Can't really show up at the bank asking them to finance a starter home wearing any of those, could I? No going to the boys' ballet recitals and the girls' soccer matches either. But more importantly, that is rather too much philosophy to try to tame. But I have real bills and real responsibilities and real consequences to flights of fancy and whims. Mercurial and fey are standing down for consistent and ordinary. By day. And I'm dying while the sun is up.

And my friends keep trying to domesticate me. They want to buy me things like book shelves and hand towels. Lamps and DVR's. Novelist's non-fiction (that isn't Bessie Head who doesn't count because it is all sort of the same with her). But, really, me? Nonfiction? Since when? For what?

Hand towels are not all. There is trouble, too, with loving. Or to be more precise, love's inconstancy. And the more it happens, the more someone teaches me how to live without them, the easier it gets to forgo fighting it. I can't pinpoint a time when being resigned to something or other was OK. I would holler and fuss and cuss and charm til my desire was my actuality. I concede too much, these days.

I bought hand towels. I bought a curtain rod. I apologize for my pint-sized, woman-with-no-kids car, Magdalena, with no back seat to speak of.

My power is waning. The jig is up. And I'm 26. Only.

All this to say, it is more and more difficult, in the face of all the ideas of you other people have decided on, to walk it your own way.

7 Comments:

Blogger MotoRama said...

Rant Away my friend!And shud i remind u again that you're after all "Just 26?" ;)

2:19 PM  
Blogger greenhushpuppies said...

You could definitely wear some of those t-shirts to a dance recital or soccer game (don't you just love when I don't address the point of your post at all?).
I always think it's slightly funny when you talk about being domesticated-- like your a wild jungle cat and someone's trying to get you to be a part of a Sigfreid and Roy act, so you attack them.
I must say (even at the cost of you bitch-slapping me in the face the next time we see each other) that you don't really forgo fighting. Your will is too strong to be swayed by what someone else thinks (save boys and professors). You simply change your mind about things. So it seems, at least to me, that you're really domesticating yourself.
But I'll give you the handtowel thing. I definitely told you to buy some. But, come on, you wouldn't have bought them just for me.
Love, gp

12:56 AM  
Blogger DramaQueen said...

hmmmm...the grass is always greener, huh? I'm ALREADY 26 (ok, 25 about to be 26). I curse myself for not having furniture that doesn't look like over-sized Tupperware holding my unmentionables!

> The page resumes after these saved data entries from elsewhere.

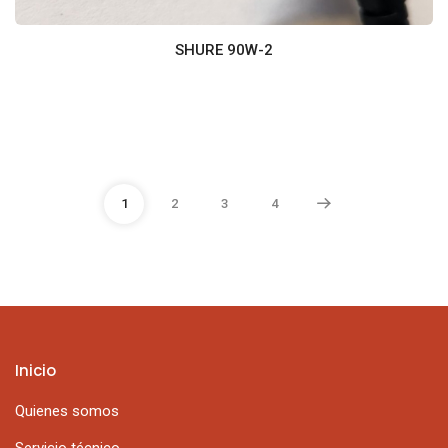
SHURE 90W-2
1
2
3
4
Inicio
Quienes somos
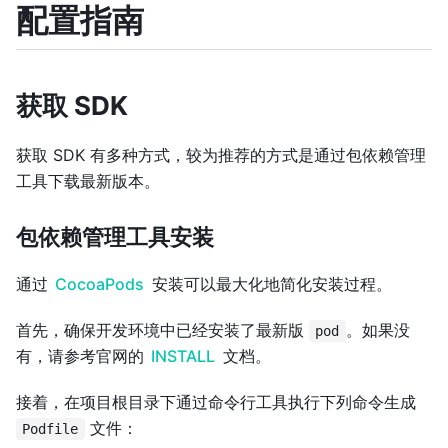
配置指南
获取 SDK
获取 SDK 有多种方式，较为推荐的方式是通过包依赖管理
工具下载最新版本。
包依赖管理工具安装
通过
CocoaPods
安装可以最大化地简化安装过程。
首先，确保开发环境中已经安装了最新版
。如果没
pod
有，请参考官网的
INSTALL
文档。
接着，在项目根目录下通过命令行工具执行下列命令生成
文件：
Podfile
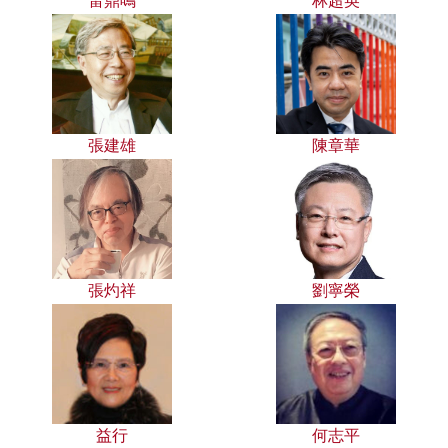
雷鼎鳴
林超英
張建雄
陳章華
張灼祥
劉寧榮
益行
何志平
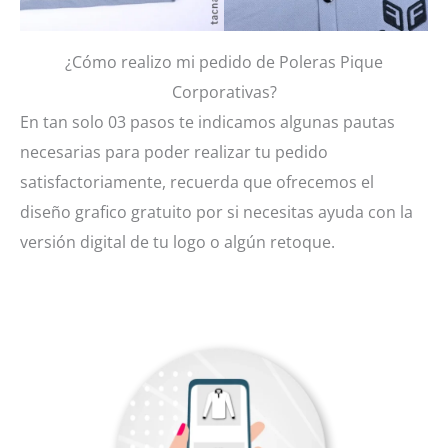
¿Cómo realizo mi pedido de Poleras Pique
Corporativas?
En tan solo 03 pasos te indicamos algunas pautas
necesarias para poder realizar tu pedido
satisfactoriamente, recuerda que ofrecemos el
diseño grafico gratuito por si necesitas ayuda con la
versión digital de tu logo o algún retoque.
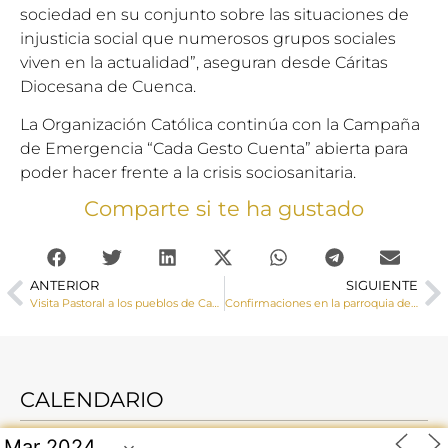
sociedad en su conjunto sobre las situaciones de
injusticia social que numerosos grupos sociales
viven en la actualidad”, aseguran desde Cáritas
Diocesana de Cuenca.
La Organización Católica continúa con la Campaña
de Emergencia “Cada Gesto Cuenta” abierta para
poder hacer frente a la crisis sociosanitaria.
Comparte si te ha gustado
ANTERIOR
SIGUIENTE
Visita Pastoral a los pueblos de Casas de Garcimolina y Algarra
Confirmaciones en la parroquia de Belmonte
CALENDARIO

And I can't WAIT to have handtowels!

Dare I say...I'm anxiously awaiting domesticity? Damn you, you always make me think...

3:07 AM  
Blogger SunshineMama said...

Yes, but you must walk it your own way regardless of how hard it gets. That's the fun part. ...the part that seperates you from everyone else! I remember feeling like this. When it comes down to it though, everything happens on a different time line for each of us. Don't let the pressure of age get to you because it's not really, "I'm already 26!" it's "Ehh...I'm only 26". In other words, don't feel pressed. Do you, continue to be authentic and hell, wear one of those t-shirts to the bank if you want to.

4:18 AM  
Blogger Mary said...

With recent events in my life, I've realized that time is a bitch. It keeps moving forward despite the destruction, confusion, ambivalence, and sometimes joy she leaves in her wake. My mother was only 63. Heck, even my dad's mom - still alive - is 83. Live densely. Hand towels or not, you'd make an awesome fiesty mama. Maybe one of the best kind to have - no fresh baked cookies, surely, but books and the funkiness of life.

That said, I'm 'domesticated'. Right now, it's about wanting to love and to create. I wish I didn't seem so nuclear-family oriented from the outside, because from the inside, it's not about that. My statement shirt says: complicated.

8:19 AM  
Blogger E said...

this aging business, yeah. i feel unfulfilled myself. and anxious.

8:55 AM  
Blogger DramaQueen said...

um...an update? Geez! You know a sistah checks!